The problem: Everything in the records below goes into the copy exactly, except the pictures.

┄┄┄┄┄┄┄┄┄┄

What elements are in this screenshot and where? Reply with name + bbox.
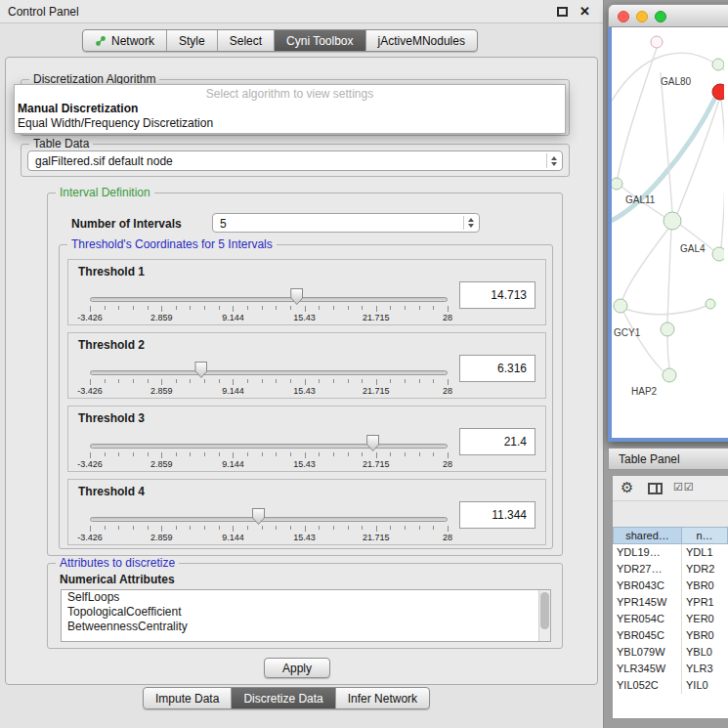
slider-thumb[interactable] [252,508,265,525]
table-row[interactable]: YBL079WYBL0 [613,644,728,661]
network-window-titlebar[interactable] [608,4,728,27]
settings-gear-icon[interactable]: ⚙ [621,479,633,496]
slider-thumb[interactable] [194,362,207,378]
major-tick-mark [90,452,91,458]
table-row[interactable]: YDL19…YDL1 [613,544,728,561]
network-node[interactable] [706,299,715,309]
table-toolbar: ⚙ ☑☑ [613,476,728,501]
table-cell: YER0 [682,611,728,627]
scale-label: 15.43 [293,459,316,469]
list-item-topologicalcoefficient[interactable]: TopologicalCoefficient [62,605,550,620]
table-cell: YBR0 [682,627,728,644]
threshold-value-input[interactable] [459,281,535,309]
tab-network[interactable]: Network [83,30,167,51]
close-icon[interactable]: ✕ [579,4,590,19]
network-canvas[interactable]: GAL80GAL11GAL4GCY1HAP2 [608,27,728,442]
tick-mark [204,526,205,530]
network-edge [623,312,664,371]
table-row[interactable]: YBR045CYBR0 [613,627,728,644]
column-layout-icon[interactable] [648,483,663,494]
list-item-selfloops[interactable]: SelfLoops [62,590,550,605]
slider-thumb[interactable] [366,435,379,451]
scale-label: 9.144 [222,386,244,396]
network-node-label: GAL11 [625,194,656,205]
table-cell: YDL1 [682,544,728,561]
table-cell: YBL079W [613,644,682,661]
threshold-slider[interactable]: -3.4262.8599.14415.4321.71528 [90,359,448,398]
list-item-betweennesscentrality[interactable]: BetweennessCentrality [62,620,550,634]
tab-label: Discretize Data [243,692,322,706]
tab-select[interactable]: Select [218,30,275,51]
threshold-slider[interactable]: -3.4262.8599.14415.4321.71528 [90,285,448,324]
network-node[interactable] [651,36,663,48]
dropdown-option-equal-width-frequency-discretization[interactable]: Equal Width/Frequency Discretization [15,116,565,131]
network-node[interactable] [712,247,724,261]
tick-mark [176,452,177,456]
table-row[interactable]: YBR043CYBR0 [613,578,728,594]
scale-label: 21.715 [363,386,390,396]
threshold-value-input[interactable] [459,428,535,455]
table-row[interactable]: YLR345WYLR3 [613,661,728,677]
tab-infer-network[interactable]: Infer Network [336,688,429,708]
network-node[interactable] [661,322,674,336]
network-node[interactable] [663,368,676,382]
table-data-select[interactable]: galFiltered.sif default node [27,150,563,171]
threshold-value-input[interactable] [459,355,535,382]
network-node[interactable] [712,84,724,100]
major-tick-mark [376,379,377,385]
threshold-slider[interactable]: -3.4262.8599.14415.4321.71528 [90,505,448,544]
tick-mark [105,306,106,310]
table-panel-title: Table Panel [619,452,680,466]
scrollbar-thumb[interactable] [540,592,549,629]
threshold-label: Threshold 2 [78,338,145,352]
tick-mark [133,379,134,383]
major-tick-mark [305,306,306,312]
tick-mark [219,526,220,530]
network-node[interactable] [614,299,627,313]
table-data-value: galFiltered.sif default node [35,154,173,168]
threshold-label: Threshold 1 [78,265,145,278]
network-node[interactable] [712,59,724,70]
threshold-value-input[interactable] [459,501,535,529]
tick-mark [405,452,406,456]
scale-label: -3.426 [77,459,103,469]
attributes-to-discretize-group: Attributes to discretize Numerical Attri… [47,563,563,649]
float-window-icon[interactable] [557,7,568,17]
table-cell: YPR145W [613,594,682,611]
scale-label: 15.43 [293,386,316,396]
num-intervals-select[interactable]: 5 [212,213,480,233]
column-header[interactable]: n… [682,527,728,544]
minimize-traffic-light-icon[interactable] [636,11,648,22]
zoom-traffic-light-icon[interactable] [655,11,666,22]
network-edge [625,306,707,315]
row-select-checkboxes-icon[interactable]: ☑☑ [673,481,695,493]
table-row[interactable]: YER054CYER0 [613,611,728,627]
table-cell: YLR345W [613,661,682,677]
column-header[interactable]: shared… [613,527,682,544]
tick-mark [262,379,263,383]
slider-thumb[interactable] [290,288,303,305]
dropdown-option-manual-discretization[interactable]: Manual Discretization [15,102,565,116]
tab-discretize-data[interactable]: Discretize Data [232,688,335,708]
threshold-slider[interactable]: -3.4262.8599.14415.4321.71528 [90,432,448,471]
tab-cyni-toolbox[interactable]: Cyni Toolbox [275,30,365,51]
major-tick-mark [305,452,306,458]
scale-label: 28 [443,386,452,396]
numerical-attributes-list[interactable]: SelfLoopsTopologicalCoefficientBetweenne… [61,589,551,642]
network-node[interactable] [664,212,681,230]
table-row[interactable]: YIL052CYIL0 [613,677,728,694]
table-row[interactable]: YDR27…YDR2 [613,561,728,578]
major-tick-mark [448,526,449,532]
tick-mark [333,306,334,310]
tab-jactivemnodules[interactable]: jActiveMNodules [366,30,477,51]
close-traffic-light-icon[interactable] [618,11,629,22]
scale-label: 9.144 [222,459,244,469]
table-row[interactable]: YPR145WYPR1 [613,594,728,611]
network-node[interactable] [612,178,622,190]
tab-style[interactable]: Style [167,30,218,51]
scale-label: 9.144 [222,313,244,322]
apply-button[interactable]: Apply [264,658,330,678]
tick-mark [333,526,334,530]
scrollbar[interactable] [538,590,550,641]
tab-impute-data[interactable]: Impute Data [144,688,232,708]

┄┄┄┄┄┄┄┄┄┄

Solution:
What elements are in this screenshot and where? Reply with name + bbox.
slider-thumb[interactable] [252,508,265,525]
table-row[interactable]: YBL079WYBL0 [613,644,728,661]
network-window-titlebar[interactable] [608,4,728,27]
settings-gear-icon[interactable]: ⚙ [621,479,633,496]
slider-thumb[interactable] [194,362,207,378]
major-tick-mark [90,452,91,458]
table-row[interactable]: YDL19…YDL1 [613,544,728,561]
network-node[interactable] [706,299,715,309]
table-toolbar: ⚙ ☑☑ [613,476,728,501]
table-cell: YER0 [682,611,728,627]
scale-label: 15.43 [293,459,316,469]
list-item-topologicalcoefficient[interactable]: TopologicalCoefficient [62,605,550,620]
table-cell: YBR0 [682,627,728,644]
threshold-value-input[interactable] [459,281,535,309]
tab-network[interactable]: Network [83,30,167,51]
close-icon[interactable]: ✕ [579,4,590,19]
network-canvas[interactable]: GAL80GAL11GAL4GCY1HAP2 [608,27,728,442]
tick-mark [204,526,205,530]
network-edge [623,312,664,371]
table-row[interactable]: YBR045CYBR0 [613,627,728,644]
column-layout-icon[interactable] [648,483,663,494]
list-item-selfloops[interactable]: SelfLoops [62,590,550,605]
slider-thumb[interactable] [366,435,379,451]
scale-label: 9.144 [222,386,244,396]
network-node-label: GAL11 [625,194,656,205]
table-cell: YDL1 [682,544,728,561]
table-cell: YBL079W [613,644,682,661]
threshold-slider[interactable]: -3.4262.8599.14415.4321.71528 [90,359,448,398]
list-item-betweennesscentrality[interactable]: BetweennessCentrality [62,620,550,634]
tab-label: Discretize Data [243,692,322,706]
tab-select[interactable]: Select [218,30,275,51]
threshold-slider[interactable]: -3.4262.8599.14415.4321.71528 [90,285,448,324]
network-node[interactable] [651,36,663,48]
dropdown-option-equal-width-frequency-discretization[interactable]: Equal Width/Frequency Discretization [15,116,565,131]
network-node[interactable] [712,247,724,261]
tick-mark [176,452,177,456]
table-row[interactable]: YBR043CYBR0 [613,578,728,594]
scale-label: 21.715 [363,386,390,396]
threshold-value-input[interactable] [459,428,535,455]
table-row[interactable]: YLR345WYLR3 [613,661,728,677]
tab-infer-network[interactable]: Infer Network [336,688,429,708]
network-node[interactable] [661,322,674,336]
network-node[interactable] [663,368,676,382]
table-data-select[interactable]: galFiltered.sif default node [27,150,563,171]
threshold-value-input[interactable] [459,355,535,382]
network-node[interactable] [712,84,724,100]
major-tick-mark [376,379,377,385]
threshold-slider[interactable]: -3.4262.8599.14415.4321.71528 [90,505,448,544]
tick-mark [105,306,106,310]
table-panel-title: Table Panel [619,452,680,466]
scrollbar-thumb[interactable] [540,592,549,629]
threshold-label: Threshold 2 [78,338,145,352]
tick-mark [133,379,134,383]
major-tick-mark [305,306,306,312]
tick-mark [219,526,220,530]
network-node[interactable] [614,299,627,313]
table-data-value: galFiltered.sif default node [35,154,173,168]
threshold-label: Threshold 1 [78,265,145,278]
network-node[interactable] [712,59,724,70]
threshold-value-input[interactable] [459,501,535,529]
tick-mark [405,452,406,456]
scale-label: -3.426 [77,459,103,469]
attributes-to-discretize-group: Attributes to discretize Numerical Attri… [47,563,563,649]
float-window-icon[interactable] [557,7,568,17]
table-cell: YPR145W [613,594,682,611]
scale-label: 15.43 [293,386,316,396]
num-intervals-select[interactable]: 5 [212,213,480,233]
column-header[interactable]: n… [682,527,728,544]
minimize-traffic-light-icon[interactable] [636,11,648,22]
zoom-traffic-light-icon[interactable] [655,11,666,22]
network-edge [625,306,707,315]
row-select-checkboxes-icon[interactable]: ☑☑ [673,481,695,493]
table-row[interactable]: YER054CYER0 [613,611,728,627]
table-cell: YLR345W [613,661,682,677]
column-header[interactable]: shared… [613,527,682,544]
tick-mark [262,379,263,383]
slider-thumb[interactable] [290,288,303,305]
dropdown-option-manual-discretization[interactable]: Manual Discretization [15,102,565,116]
tab-discretize-data[interactable]: Discretize Data [232,688,335,708]
threshold-slider[interactable]: -3.4262.8599.14415.4321.71528 [90,432,448,471]
tab-cyni-toolbox[interactable]: Cyni Toolbox [275,30,365,51]
major-tick-mark [305,452,306,458]
scale-label: 28 [443,386,452,396]
numerical-attributes-list[interactable]: SelfLoopsTopologicalCoefficientBetweenne… [61,589,551,642]
network-node[interactable] [664,212,681,230]
table-row[interactable]: YIL052CYIL0 [613,677,728,694]
table-row[interactable]: YDR27…YDR2 [613,561,728,578]
major-tick-mark [448,526,449,532]
tick-mark [333,306,334,310]
tab-jactivemnodules[interactable]: jActiveMNodules [366,30,477,51]
close-traffic-light-icon[interactable] [618,11,629,22]
scale-label: 9.144 [222,459,244,469]
table-row[interactable]: YPR145WYPR1 [613,594,728,611]
network-node[interactable] [612,178,622,190]
tab-style[interactable]: Style [167,30,218,51]
scale-label: 9.144 [222,313,244,322]
apply-button[interactable]: Apply [264,658,330,678]
tick-mark [333,526,334,530]
scrollbar[interactable] [538,590,550,641]
tab-impute-data[interactable]: Impute Data [144,688,232,708]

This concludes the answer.